They are Ben Simmons, who called out President Donald Trump’s cowardice after peaceful protesters were tear-gassed to clear a walkway from the White House to a nearby church, where he staged a photo opportunity. The tear gas affected a priest at the church who was run off the property by stormtroopers. Church leadership condemned Trump’s presence. Fittingly, Trump held a Bible upside-down.

“It’s really wonderful to see,” retired Eagles executive John Wooten said of the players’ responses.

Wooten, 83, was a Pro Bowl guard who played with Jim Brown in Cleveland and spent his last 15 years helping black football coaches get jobs in the NFL with the Fritz Pollard Alliance, capping a lifetime advocating for equal rights, usually without the support of his white peers. “In my time, things were different, and the media, and social media, that wasn’t the same.”

The mainstream media today includes more people of color. Social media has amplified everyone’s voice, and many athletes have mastered its use.

Athletes such as Sixers forward Tobias Harris and former Eagles safety Malcolm Jenkins, who marched in Philadelphia over the weekend.

Jenkins, a co-founder of the Players Coalition LINK, offered an eloquent explanation on Twitter of the worldwide reaction to what he considers an epidemic of black men unjustly dying at the hands of the police, most recently George Floyd, killed last week by a white cop who knelt on his neck for 9 minutes.

Harris, who has become the most service-oriented athlete in the Philadelphia community, is driving an effort to oust Montgomery County commissioner Joseph C. Gale. On Monday, on his official letterhead, Gale characterized the #BlackLivesMatter organization as a “hate group.”

Second-year Eagles running back Miles Sanders went a different route, celebrating #blackouttuesday, which began as the music industry’s initiative to pause business for a day to focus on racial injustice and has spread to actors, athletes, and other celebrities.

They aren’t just tweeting and 'gramming; some are literally walking the walk.

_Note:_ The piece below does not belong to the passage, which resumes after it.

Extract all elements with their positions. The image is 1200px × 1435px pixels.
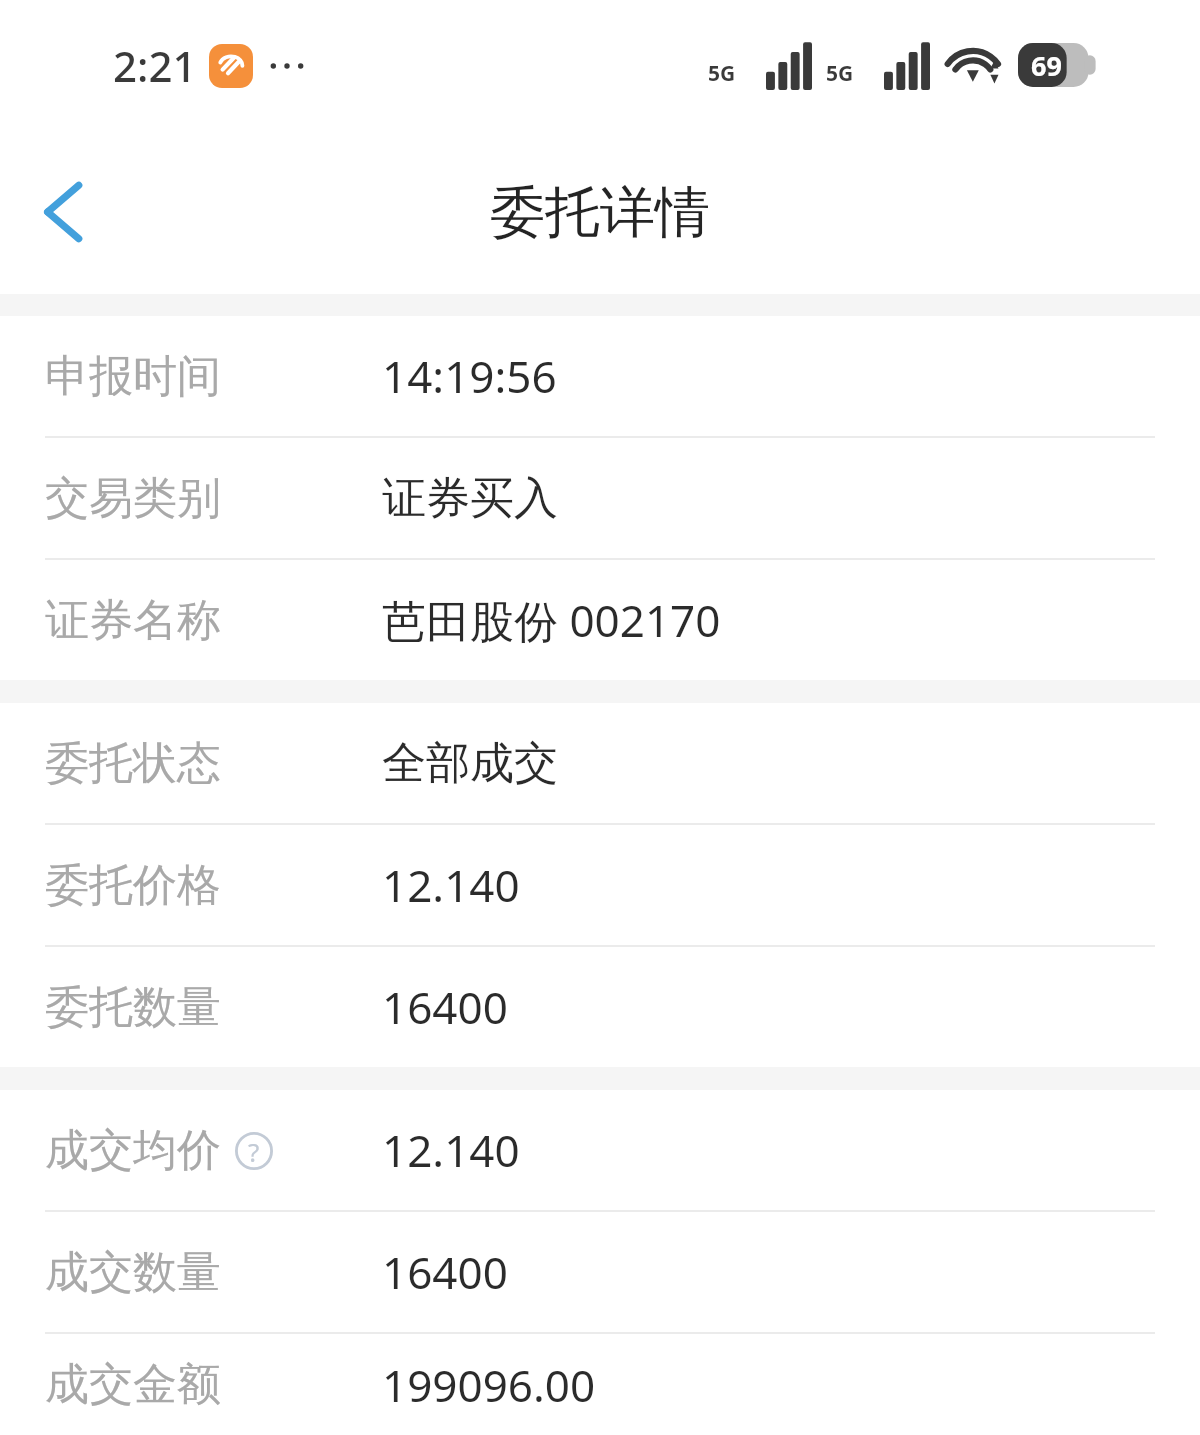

Celtics players Enis Kantor and Marcus Smart joined protests in Boston. Celtics guard Jaylen Brown and Pacers guard Malcolm Brogdon went to Atlanta to protest in their home state. Karl-Anthony Towns, the Timberwolves’ biggest star, protested in the city where George Floyd was killed.

Others are explaining to the masses what has brought America to this point. Phillies center fielder Andrew McCutchen, despairing of the police policing themselves, co-authored a plea for Congress to ensure that officers like the ones who were involved with the death of Floyd be shielded less by their superiors and their peers. This was the original, chief complaint when Jenkins and Colin Kaepernick began protesting during the national anthem in 2016.

Those sorts of explanations might help fellow athletes such as white Eagles kicker Jake Elliott, who on Twitter admitted his ignorance of the enormity of the issues his black teammates endure. The topic dominated a virtual team meeting Monday morning.

On Instagram, Flyers forward James van Reimsdyk echoed Elliott’s words and pledged to listen better.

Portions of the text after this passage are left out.